通りにくい日で碇くんは少し苦戦しているみたい。

頑張って碇くん。

私は心の中で碇くんを応援する。

碇くんは、どんなに髪の毛のくせが強くても、無理に梳こうとせず、

優しく少しづつゆっくりと、私の髪の毛が傷まない様に梳いてくれる。

そうゆう、小さい事だけど私の事を気遣ってくれる所が、私が碇くんの事を

好きになった理由の一つに入るわ。

私がそんな事を考えていると、碇くんは難所を抜けたのか、

櫛を通すのが早くなるけど、また難所に入り梳くのが遅くなる。

それを繰り返して私の髪の毛を優しく碇くんは、梳いてくれる。

この感覚が心地良く、また眠気が私を襲ってくる。

そんな私に碇くんは「綾波、眠かったら、寝て良いよ」と、

優しく言ってくれるけど、私はこの幸せな感覚を長い時間、

味わうためにも起きていたいわ。
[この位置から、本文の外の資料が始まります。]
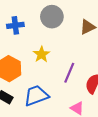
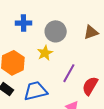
gray circle: (52, 17) -> (56, 31), moved

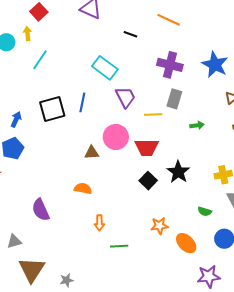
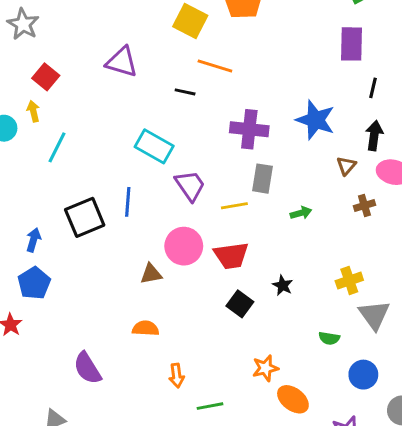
orange line: (169, 20) -> (215, 66), moved
black star: (178, 172) -> (283, 285), size x0.6
orange ellipse: (186, 243) -> (293, 399), moved

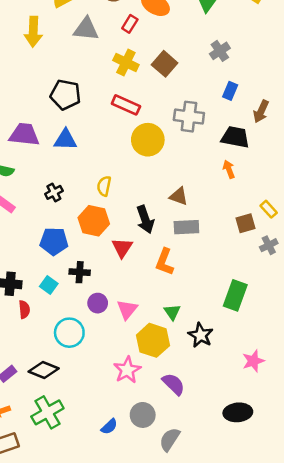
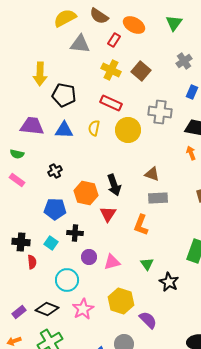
yellow arrow: (33, 32) -> (40, 74), moved
yellow semicircle: (104, 186) -> (94, 128), moved
black arrow: (145, 219) -> (114, 185), moved
pink triangle: (127, 309) -> (112, 262), turned 36
yellow hexagon: (153, 340) -> (121, 301), moved
pink star: (127, 370) -> (83, 309), moved

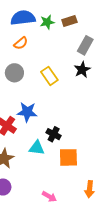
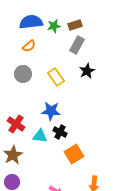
gray rectangle: (85, 45) -> (77, 45), moved
blue star: (27, 112) -> (51, 111), moved
cyan triangle: (37, 148) -> (40, 136), moved
orange square: (68, 157) -> (74, 154), turned -30

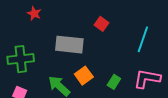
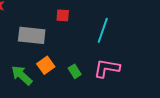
red square: (101, 24) -> (63, 15), turned -32
green rectangle: (114, 82) -> (75, 71), turned -64

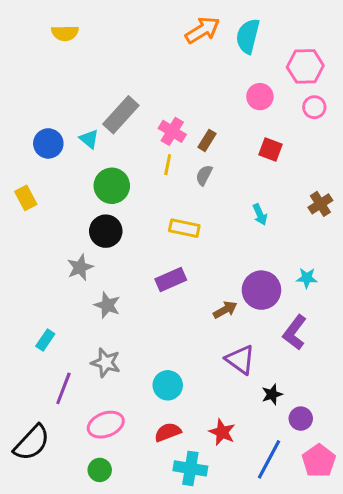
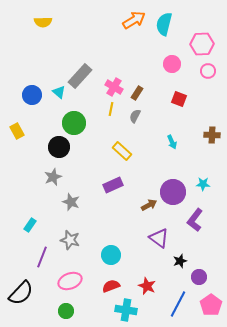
brown cross: (320, 204) -> (212, 135), turned 35
yellow rectangle: (184, 228) -> (122, 151), turned 30
black circle: (106, 231) -> (59, 147), moved

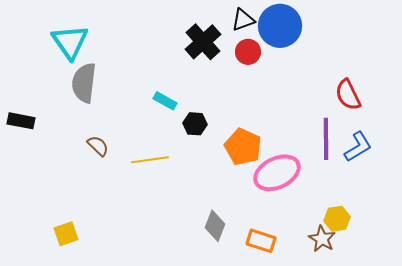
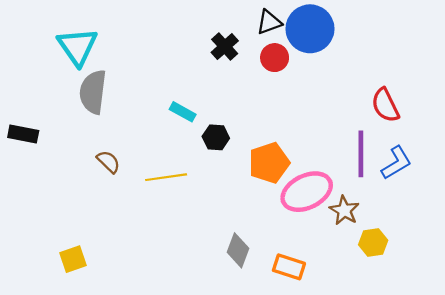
black cross: (203, 42) -> (225, 47), size x0.7
orange pentagon: (243, 147) -> (269, 163), turned 30
brown star: (322, 239) -> (344, 210), moved

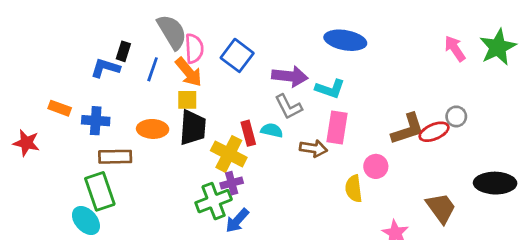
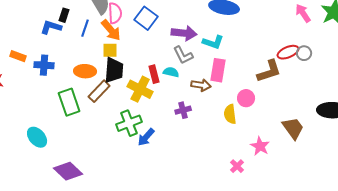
gray circle: (456, 116) -> (304, 53), moved
red ellipse: (434, 132) -> (288, 52), moved
brown rectangle: (115, 157) -> (99, 91), moved, turned -45
purple cross: (232, 183) -> (183, 110), moved
green rectangle: (100, 191) -> (69, 102), moved

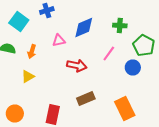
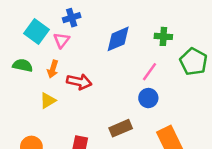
pink triangle: (59, 40) -> (62, 40), moved, turned -40
red arrow: (77, 66) -> (79, 82), moved
blue circle: (133, 68) -> (148, 98), moved

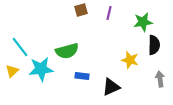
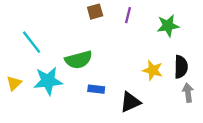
black semicircle: (154, 45) -> (181, 67), moved
cyan line: (20, 47) -> (32, 42), moved

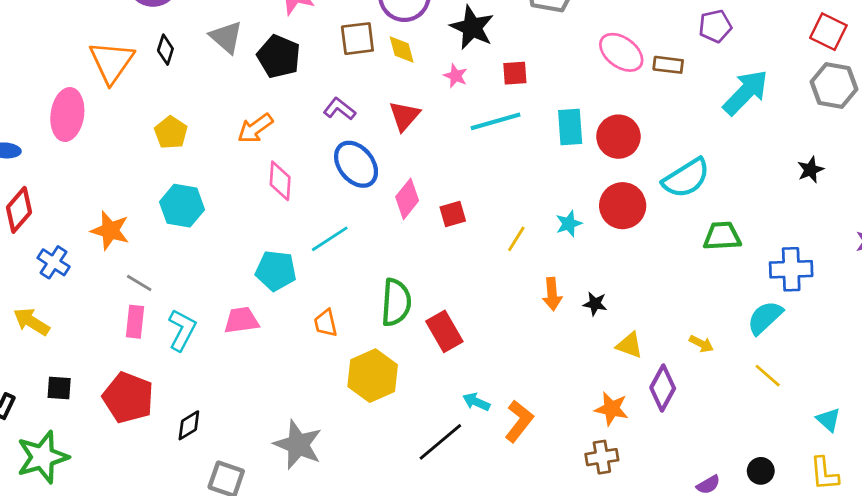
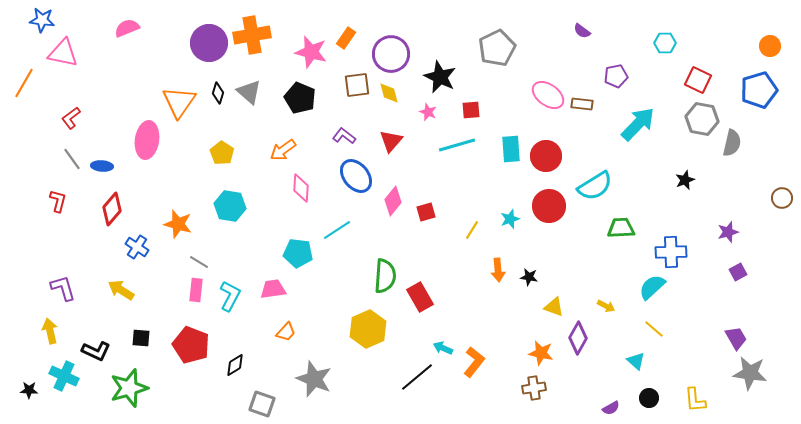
gray triangle: (226, 37) -> (249, 92), moved
orange trapezoid: (326, 323) -> (286, 332), moved, turned -125
cyan triangle: (828, 420) -> (636, 361), moved

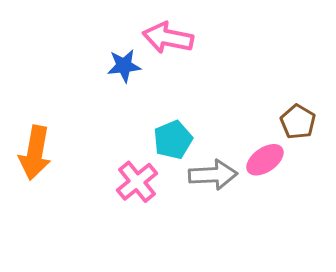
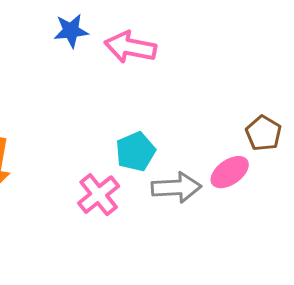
blue star: (124, 66) -> (71, 31), moved

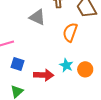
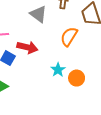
red arrow: (44, 75) -> (27, 47), moved

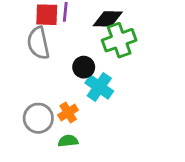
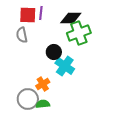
gray semicircle: (38, 43) -> (22, 35), size x0.7
gray circle: (38, 118) -> (28, 99), moved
だから私は碇くんに、

「大丈夫よ碇くん、起きていられるわ」と言うと碇くんは

「無理しないでね綾波」と言って櫛を動かすのを再開してくれた。

碇くんが優しく梳いてくれるから、こそ生まれる、この心地良い感覚が、

私にとっての毎朝の楽しみであり、朝から幸せを感じられる時間。

そんな幸せな時間は長くは続かず、碇くんは私の頭をポンポンと、

優しく二回叩いて「終わったよ綾波」と私に髪の毛が梳き終わった事を

教えてくれた。こうやって碇くんが毎回、私の頭を優しくポンポンと

叩いてくれる理由を聞いたら、碇くんは

「綾波の頭ってその、触ってて、気持ちいいんだ」と頬をポリポリと掻き、

恥ずかしそうに言ってくれたから、その時私も一緒になって恥ずかしい

気持ちになったのを思い出したわ。

そして私が、髪の毛が梳き終わってしまった事に対して、

少し悲しそうな顔をすると碇くんは、私を後ろから

優しく抱き締めてくれた。

これも毎朝、碇くんとやってる事。

私が碇くんに甘えたいけど、言葉にするのが恥ずかしいから、

言葉にせず顔に表すとそれを碇くんは汲み取ってくれる。

そして碇くんは私の耳元で「綾波、朝ごはん食べなくていいの?」と

囁いてくれるから私は碇くんの事を横目で見て、

「食べるでも、もう少しこうして欲しいわ」と言うと碇くんにねだると

碇くんは少し困った顔で「いいよ綾波」と言って抱き締め続けてくれた。

今日は碇くんと、どこへお出掛けしようかしら。

碇くんとなら、どこへ行っても幸せな気持ちでいっぱいになれる。

と考えながら、朝の幸せな時間をもう少しだけ楽しんだ。